As excited as I am about the potential of MCP adoption to transform how we use AI, it is fair to say we are still early in the adoption of MCP within the enterprise. Yes, there are companies who are sharing how they are adopting them broadly, Bloomberg gave an excellent talk at the last MCP Dev Summit, it is still just arriving on many IT organizations’ desks.    I think this is going to change pretty quickly, and within the next year, most CIOs will be rushing to implement an enterprise MCP strategy and pushing their engineering orgs to deliver MCP servers quickly to empower the business.  
If you’ve not been following the rise of the Model Context Protocol (MCP) over the last year, you’ve missed a key development in the adoption of generative AI.  MCP servers are becoming a standard for how Apps and data are exposed to LLMs, AI agents and chat users.   The MCP project provides a standard way for engineers to create an interface on top of applications and data, that users can access via an LLM.  
For enterprises, the implications are enormous. With the emergence of MCP servers, it’s no longer just technical teams who can build AI-powered tools. Non-technical users can now create powerful agents and workflows that interact with existing applications and data, all while using their own identity and access privileges. And because MCP servers are reusable building blocks, organizations can assemble them in novel ways to create custom tools that align with unique business needs.
This is why now is the time for every company to begin developing an enterprise MCP strategy—a plan for how to accelerate the impact of LLMs across the business while keeping governance and security in place.
1. Expanding Access to LLMs and MCP Servers
The first step in an enterprise MCP strategy is widening access. More employees should be able to use LLMs in combination with MCPs, not just developers or AI specialists.
The good news is that this is getting easier every day. Popular enterprise chat platforms and AI tools are adding support for MCP integration, including Microsoft Copilot, Anthropic’s Claude, Obot Chat, and Block’s Goose. This means end users can start experimenting with MCPs directly from the interfaces they already use. While ChatGPT hasn’t yet allowed users to bring their own MCP connections, it has adopted the standard and is incorporating it into a number of projects.

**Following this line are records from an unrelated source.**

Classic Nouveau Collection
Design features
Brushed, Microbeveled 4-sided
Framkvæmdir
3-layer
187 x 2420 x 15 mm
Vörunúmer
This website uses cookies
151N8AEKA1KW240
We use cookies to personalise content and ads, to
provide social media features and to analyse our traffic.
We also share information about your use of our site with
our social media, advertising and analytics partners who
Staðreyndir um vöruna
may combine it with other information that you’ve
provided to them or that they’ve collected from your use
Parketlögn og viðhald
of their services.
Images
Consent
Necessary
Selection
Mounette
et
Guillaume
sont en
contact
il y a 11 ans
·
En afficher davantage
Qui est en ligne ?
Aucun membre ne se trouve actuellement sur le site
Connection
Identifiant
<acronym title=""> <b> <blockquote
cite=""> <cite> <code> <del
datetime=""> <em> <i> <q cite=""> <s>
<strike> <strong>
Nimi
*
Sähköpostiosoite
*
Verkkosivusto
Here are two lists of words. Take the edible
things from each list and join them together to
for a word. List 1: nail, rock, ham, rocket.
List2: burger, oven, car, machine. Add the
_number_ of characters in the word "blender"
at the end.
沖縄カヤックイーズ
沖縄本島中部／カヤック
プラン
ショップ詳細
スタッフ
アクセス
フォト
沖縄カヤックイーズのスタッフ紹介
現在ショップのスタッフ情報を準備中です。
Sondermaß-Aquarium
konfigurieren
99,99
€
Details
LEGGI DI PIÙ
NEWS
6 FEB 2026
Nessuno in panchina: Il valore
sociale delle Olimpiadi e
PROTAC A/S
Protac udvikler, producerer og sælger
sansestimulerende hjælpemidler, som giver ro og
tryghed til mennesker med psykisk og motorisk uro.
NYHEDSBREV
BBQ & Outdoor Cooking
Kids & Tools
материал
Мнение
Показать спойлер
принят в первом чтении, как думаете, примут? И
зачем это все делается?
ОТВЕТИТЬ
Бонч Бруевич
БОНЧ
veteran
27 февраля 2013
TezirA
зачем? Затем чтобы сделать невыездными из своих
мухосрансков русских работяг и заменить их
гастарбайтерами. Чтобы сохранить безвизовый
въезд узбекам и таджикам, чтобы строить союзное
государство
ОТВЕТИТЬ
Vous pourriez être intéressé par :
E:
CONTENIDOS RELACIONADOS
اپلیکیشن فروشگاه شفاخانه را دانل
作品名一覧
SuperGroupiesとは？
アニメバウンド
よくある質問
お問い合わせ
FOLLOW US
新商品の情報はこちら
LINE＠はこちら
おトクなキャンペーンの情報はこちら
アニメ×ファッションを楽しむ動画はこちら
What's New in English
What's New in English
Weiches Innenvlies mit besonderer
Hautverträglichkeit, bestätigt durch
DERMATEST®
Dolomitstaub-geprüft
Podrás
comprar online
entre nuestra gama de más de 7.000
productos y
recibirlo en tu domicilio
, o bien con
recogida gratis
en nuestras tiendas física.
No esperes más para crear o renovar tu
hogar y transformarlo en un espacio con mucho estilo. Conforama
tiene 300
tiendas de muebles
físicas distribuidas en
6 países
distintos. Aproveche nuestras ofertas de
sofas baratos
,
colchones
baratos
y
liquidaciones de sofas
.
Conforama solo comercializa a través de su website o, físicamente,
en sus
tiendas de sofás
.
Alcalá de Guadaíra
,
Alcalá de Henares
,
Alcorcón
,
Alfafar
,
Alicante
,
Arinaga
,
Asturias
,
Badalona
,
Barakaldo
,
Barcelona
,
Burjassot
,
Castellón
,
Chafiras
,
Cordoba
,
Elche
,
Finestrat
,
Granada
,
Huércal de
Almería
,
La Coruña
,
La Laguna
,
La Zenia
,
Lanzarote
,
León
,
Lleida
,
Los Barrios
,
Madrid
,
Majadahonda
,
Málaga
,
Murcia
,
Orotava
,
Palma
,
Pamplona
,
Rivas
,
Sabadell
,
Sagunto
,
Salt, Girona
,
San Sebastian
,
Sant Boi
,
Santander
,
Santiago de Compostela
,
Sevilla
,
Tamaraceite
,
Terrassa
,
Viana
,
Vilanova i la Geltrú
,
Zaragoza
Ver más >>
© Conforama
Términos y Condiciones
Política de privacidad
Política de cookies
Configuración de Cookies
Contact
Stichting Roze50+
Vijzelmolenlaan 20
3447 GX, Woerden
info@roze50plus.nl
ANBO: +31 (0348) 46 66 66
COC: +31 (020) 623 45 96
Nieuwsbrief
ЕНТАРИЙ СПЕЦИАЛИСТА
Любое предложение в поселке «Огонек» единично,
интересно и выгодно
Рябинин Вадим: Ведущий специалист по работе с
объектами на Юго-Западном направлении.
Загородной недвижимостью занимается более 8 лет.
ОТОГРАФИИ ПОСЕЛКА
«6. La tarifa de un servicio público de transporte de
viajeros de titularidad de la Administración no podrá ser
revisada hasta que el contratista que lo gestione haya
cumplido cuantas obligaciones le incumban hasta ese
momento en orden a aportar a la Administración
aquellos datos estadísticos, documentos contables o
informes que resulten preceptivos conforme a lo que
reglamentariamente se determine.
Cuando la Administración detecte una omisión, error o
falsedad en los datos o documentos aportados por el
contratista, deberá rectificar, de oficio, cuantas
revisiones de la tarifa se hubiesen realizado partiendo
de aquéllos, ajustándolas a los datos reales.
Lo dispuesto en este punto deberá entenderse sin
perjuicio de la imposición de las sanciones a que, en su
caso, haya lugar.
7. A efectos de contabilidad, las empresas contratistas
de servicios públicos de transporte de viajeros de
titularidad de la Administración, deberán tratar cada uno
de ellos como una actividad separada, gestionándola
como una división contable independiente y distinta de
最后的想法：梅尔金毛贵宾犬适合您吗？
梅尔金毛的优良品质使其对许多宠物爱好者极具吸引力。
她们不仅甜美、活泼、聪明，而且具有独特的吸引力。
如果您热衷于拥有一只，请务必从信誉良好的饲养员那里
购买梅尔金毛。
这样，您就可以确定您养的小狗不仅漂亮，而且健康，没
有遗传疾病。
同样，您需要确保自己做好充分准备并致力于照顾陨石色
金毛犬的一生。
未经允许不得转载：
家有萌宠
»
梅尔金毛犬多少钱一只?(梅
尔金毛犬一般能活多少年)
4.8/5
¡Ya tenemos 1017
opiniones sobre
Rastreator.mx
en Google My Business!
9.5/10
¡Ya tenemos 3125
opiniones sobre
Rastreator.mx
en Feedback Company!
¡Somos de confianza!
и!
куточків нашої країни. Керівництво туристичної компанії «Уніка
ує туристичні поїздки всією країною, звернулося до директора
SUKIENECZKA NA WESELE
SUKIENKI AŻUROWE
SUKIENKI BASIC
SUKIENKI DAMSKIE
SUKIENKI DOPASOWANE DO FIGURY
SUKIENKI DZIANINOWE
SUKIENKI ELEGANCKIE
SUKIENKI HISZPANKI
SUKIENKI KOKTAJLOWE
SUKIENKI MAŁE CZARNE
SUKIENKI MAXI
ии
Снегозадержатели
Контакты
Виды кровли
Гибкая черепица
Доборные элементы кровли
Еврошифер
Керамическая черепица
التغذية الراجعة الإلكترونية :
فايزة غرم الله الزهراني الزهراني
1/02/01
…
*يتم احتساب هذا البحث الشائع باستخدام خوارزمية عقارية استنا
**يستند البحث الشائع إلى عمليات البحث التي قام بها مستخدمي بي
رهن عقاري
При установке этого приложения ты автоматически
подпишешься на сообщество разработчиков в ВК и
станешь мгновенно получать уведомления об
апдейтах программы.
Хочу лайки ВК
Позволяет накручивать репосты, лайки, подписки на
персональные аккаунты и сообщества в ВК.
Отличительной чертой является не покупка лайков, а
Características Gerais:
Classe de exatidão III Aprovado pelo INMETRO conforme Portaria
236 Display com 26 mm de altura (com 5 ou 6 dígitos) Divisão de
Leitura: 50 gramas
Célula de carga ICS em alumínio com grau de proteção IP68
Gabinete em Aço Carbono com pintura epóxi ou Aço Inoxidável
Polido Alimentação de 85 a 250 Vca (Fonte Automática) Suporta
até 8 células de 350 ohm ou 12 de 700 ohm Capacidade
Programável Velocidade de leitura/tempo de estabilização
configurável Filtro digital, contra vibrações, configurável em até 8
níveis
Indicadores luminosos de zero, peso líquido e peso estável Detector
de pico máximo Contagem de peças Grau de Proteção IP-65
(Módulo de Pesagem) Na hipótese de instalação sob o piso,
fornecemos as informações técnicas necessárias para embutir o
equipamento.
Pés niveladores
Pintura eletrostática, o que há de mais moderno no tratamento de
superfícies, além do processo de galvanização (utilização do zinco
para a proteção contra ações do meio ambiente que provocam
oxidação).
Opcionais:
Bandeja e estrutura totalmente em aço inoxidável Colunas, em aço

When employees have direct, safe access to MCP-powered capabilities, they’ll find creative new ways to solve problems and automate workflows—without needing to wait on IT or development teams. For IT teams, the time is now to ensure that users have AI chat tools that offer full support for MCP servers, including advanced elements within the spec, such as elicitation, sampling and MCP-UI.
2. Scaling the Creation of Business-Aligned MCPs
The next step is to think about MCP creation. The initial approach for many teams around MCPs was to build them on top of standard APIs, in a 1:1 alignment. An MCP for every app. More and more, organizations are rethinking this and leaning toward MCP servers that align with key business functions, not apps.
Take HR as an example. Should an “HR MCP” just be a simple set of standard tools (like pulling employee data or automating onboarding tasks)? Or should it be a more advanced, layered server that connects to multiple systems—benefits, payroll, learning platforms—and exposes a rich set of actions employees can take?
The latter approach offers much more flexibility and power. By treating MCPs as modular, reusable building blocks, enterprises can design servers that become critical enablers for day-to-day work across departments. MCP servers can provide detailed instructions to the LLM on their capabilities, and align them more with human sentiment, versus simply mapping them to API capabilities. These next-gen MCPs will feel more like agents in many ways, and less like API endpoints.
3. Planning for Large-Scale Management and Security
Finally, no enterprise MCP strategy is complete without a plan for security and scale. As usage grows, organizations will need to handle:
- Hosting and running MCP servers at scale
- Defining fine-grained access control policies
- Tracking usage, auditing interactions, and maintaining compliance
- Supporting employees who are experimenting and building with MCPs
Focusing on discovery and documentation will help employees understand what these new MCP-servers can do. At the same time, policy and governance, along with a strong dose of centralized management, will allow this new layer of technology to be delivered reliably.
This is where we believe a gateway layer becomes essential.
Why We Built the Obot MCP Gateway
We built and open-sourced the Obot MCP Gateway to give organizations a secure and scalable way to manage the rapid growth of MCPs.
Obot provides IT teams with a control plane for onboarding MCP servers, defining access policies, and monitoring usage. It also gives employees a catalog where they can discover approved MCPs, learn about their capabilities, and connect them directly to their AI clients—or use them through a built-in chat interface.
By providing both governance for IT and enablement for users, Obot layes the groundwork for enterprises to adopt MCP as a standard while maintaining security and control.
We believe this is the foundation of a modern enterprise MCP strategy—one that empowers more users, unlocks business-aligned MCPs, and ensures enterprises can scale AI adoption safely.
Conclusion
MCP adoption in the enterprise is about to expand massively. Organizations that plan ahead will be able to unlock AI’s potential faster, while avoiding the pitfalls of unmanaged, fragmented adoption.
An enterprise MCP strategy is going to be a critical key to scaling AI responsibly. I think Obot can be an important, open-source tool to help organizations get there quickly.